Find "komitmen seluruh elemen masyarakat dalam" and "Artikulli tjetër" in the records below. Copy the lines holding them and every line between, exactly, and no others.

- [MATERIAL FOR THIS TASK]:
——————

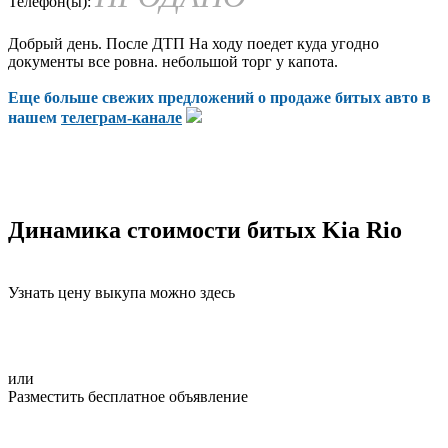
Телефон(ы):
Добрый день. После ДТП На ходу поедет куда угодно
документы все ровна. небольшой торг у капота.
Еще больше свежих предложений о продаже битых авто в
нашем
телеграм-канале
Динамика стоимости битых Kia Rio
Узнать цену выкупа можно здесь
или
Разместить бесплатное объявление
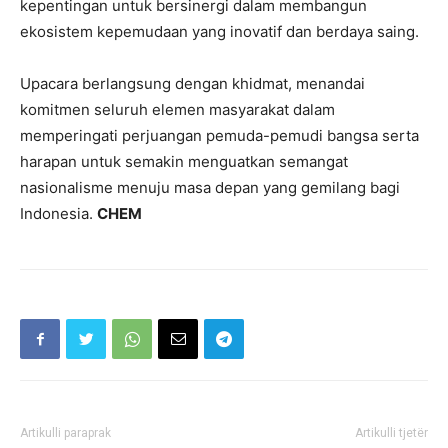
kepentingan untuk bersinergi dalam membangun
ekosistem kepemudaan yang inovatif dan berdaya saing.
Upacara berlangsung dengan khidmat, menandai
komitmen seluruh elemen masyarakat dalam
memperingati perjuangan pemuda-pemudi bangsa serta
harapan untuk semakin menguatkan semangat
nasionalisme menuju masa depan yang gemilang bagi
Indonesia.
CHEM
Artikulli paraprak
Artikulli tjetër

——————

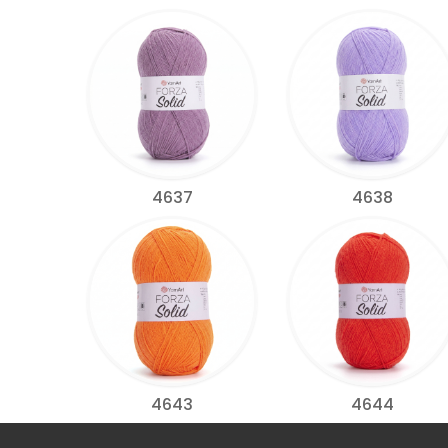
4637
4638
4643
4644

——————

- [SOLVED PROBLEM]:
komitmen seluruh elemen masyarakat dalam
memperingati perjuangan pemuda-pemudi bangsa serta
harapan untuk semakin menguatkan semangat
nasionalisme menuju masa depan yang gemilang bagi
Indonesia.
CHEM
Artikulli paraprak
Artikulli tjetër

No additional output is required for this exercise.